Cette conception cadre parfaitement avec ce que l'on sait de l'arbre généalogique des cellules, et nous avons vu que les conditions physiques à l'époque de l'apparition de la vie militent en faveur d'organismes primitifs apparus à des températures proches de 100°C. Il reste cependant quelques zones d'ombre dont la plus étendue concerne les acides nucléiques: il est a peu près sûr que l'ARN est apparu avant l'ADN. Mais l'ARN est détruit facilement à haute température, alors que l'ADN y résiste! C'est pour cela que le chercheur P. Forterre remet en question cette hypothèse. Cependant, une origine "chaude" de la vie reste probable puisque les régions "froides" semblent avoir été plus que rares à l'époque... Le problème des acides nucléiques allait cependant être repris et développé par un chercheur original dont nous reparlerons plus en détail, G. Wachtershauser.

Une autre difficulté est la durée d'activité des sources hydrothermales: elle n'est actuellement que de quelques années avant que ces sources de nutriments se tarissent: rien n'indique que cette durée soit suffisante pour permettre l'apparition des premières formes de vie, sauf à admettre que leur développement ait été bien plus rapide qu'on ne le croit généralement.

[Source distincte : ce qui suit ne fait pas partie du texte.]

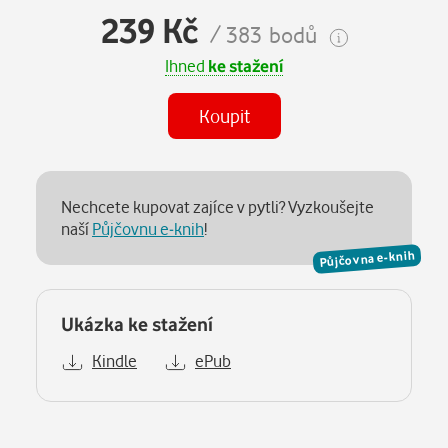
239 Kč
/ 383 bodů
Ihned
ke stažení
Koupit
Nechcete kupovat zajíce v pytli? Vyzkoušejte
naší
Půjčovnu e-knih
!
Půjčovna e-knih
Ukázka ke stažení
Kindle
ePub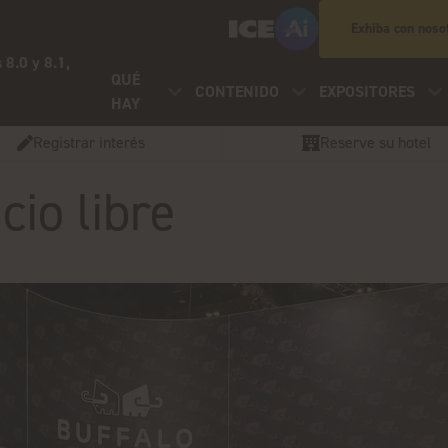
Exhiba con noso
 8.0 y 8.1,
QUÉ
CONTENIDO
EXPOSITORES
HAY
Registrar interés
Reserve su hotel
cio libre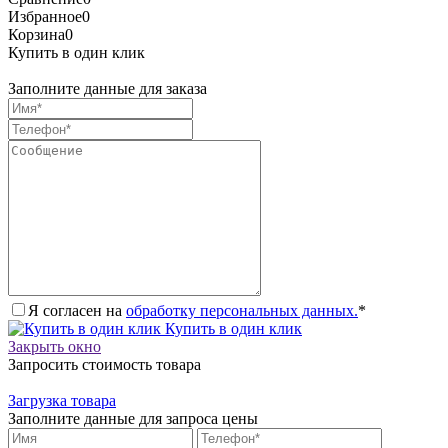
Избранное
0
Корзина
0
Купить в один клик
Заполните данные для заказа
Я согласен на
обработку персональных данных.
*
Купить в один клик
Закрыть окно
Запросить стоимость товара
Загрузка товара
Заполните данные для запроса цены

Nos ancêtres les minéraux : une "aurore de pierre" à l'aube de la vie

La formation des premiers acides nucléiques posant problème, un chimiste travaillant au bureau des brevets, à Berne, et occupant la même fonction qu'un certain Albert Einstein, reconsidère le problème de l'émergence du vivant en proposant que la première manifestation de la vie n'est pas l'autoreproduction mais l'établissement d'un métabolisme capable de capter du carbone et d'utiliser de l'énergie: en 1988, Gunter Wachtershauser imagine ainsi une origine minérale de la vie. A la surface de cristaux de pyrite, des molécules organiques se fixent pour former des "métabolistes" qui tirent leur énergie du sulfure de fer. Ils produisent ainsi de la matière organique à partir de minéraux. La croissance de cristaux de pyrite fournit une division primitive qui permet la reproduction du "métaboliste" par divisions successives. Ce métabolisme primitif utilise des composés soufrés, dont C. de Duve montre l'intérêt et l'utilisation par certains organismes pour produire les acides ribonucléiques, et donc l'ARN. Cette voie de synthèse est la seule actuellement plausible.

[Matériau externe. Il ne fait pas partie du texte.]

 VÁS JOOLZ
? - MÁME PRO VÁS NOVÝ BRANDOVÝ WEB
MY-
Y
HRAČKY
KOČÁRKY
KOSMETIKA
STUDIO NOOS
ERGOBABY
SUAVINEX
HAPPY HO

Antérieurement, A. Cairns-Smith avait proposé une théorie similaire mais basée sur l'argile dont les cristaux permettent une réplication avec erreurs, donc la possibilité d'une évolution. Si ce chercheur envisageait un support minéral soumis à des cycles d'asséchement et d'hydratation, et bordant donc une mer primitive, ou des cours d'eau; G. Wachtershauser montre que les synthèses de ses "métabolistes" réclament chaleur, forte pression et disponibilité abondante de minéraux soufrés: ces conditions correspondent à celles régnant près des sources hydrothermales profondes. Il situe donc l'origine de la vie au niveau des sources hydrothermales des abysses, tout comme Corliss. Cependant, d'autres milieux peuvent avoir présenté des caractères comparables: intérieur des roches terrestres, surface sous forte pression atmosphérique avec éruptions volcaniques ou geysers...

L'idée que les minéraux ait leur mot à dire sur l'origine des premières formes de vie est extrêmement importante: elle permet, nous le verrons, d'expliquer pourquoi les premières formes de vie ne se sont pas dissoutes dans la "soupe primitive" dont l'existence devient de plus en plus suspecte. Nous verrons que le lien entre les mondes minéral et organique prend forme, selon moi, dans les nuages de poussière interstellaire, et ne fait par la suite que se renforcer jusqu'à l'émergence du vivant. La récente mise en évidence par Folk puis Uwins de l'existence de nano-organismes liés aux processus de minéralisation vient confirmer de façon éclatante le bien fondé de cette conception.

Les envahisseurs

Ce sont les faits et les arguments de cette communauté de pensée qui m'ont conduit à publier ces pages. S'ils conduisent parfois à des excès préjudiciables à sa valeur scientifique, ils ont l'avantage de nous fournir les bases d'une nouvelle révolution copernicienne visant à établir la banalité du vivant.

Ce sont les kangourous qui ont été surpris! Le dimanche 28 Septembre 1969, un éclair lumineux zébra le ciel de l'Australie, près de la ville de Murchison. On récupéra au sol une météorite de 225 kg, dont l'analyse allait révéler bien des surprises: elle montra que cette roche contenait dans des inclusions noirâtres appelées chondres 17 acides aminés différents. Cette météorite ne provient pas de la fragmentation d'un corps plus grand mais s'est formée en même temps que le système solaire, et les rapports isotopiques de certains éléments, comme le néon, nous montrent en outre qu'elle provient d'une région voisine d'étoiles explosives du type Nova ou Supernovae. Nous devons en conclure contre toute attente que les acides aminés peuvent se former dans le milieu interstellaire. Des météores plus anciens, étudiés avec les techniques modernes, ont eux aussi révélé contenir des acides aminés. 8 acides aminés sur les 20 utilisés par les êtres vivants ont été retrouvés dans des météorites. De plus, certains de ces acides aminés montrent l'existence d'une dissymétrie entre leurs formes chimiques "droite" D et "gauche" L, ce qui est constaté chez les êtres vivants, qui n'utilisent que des formes L. 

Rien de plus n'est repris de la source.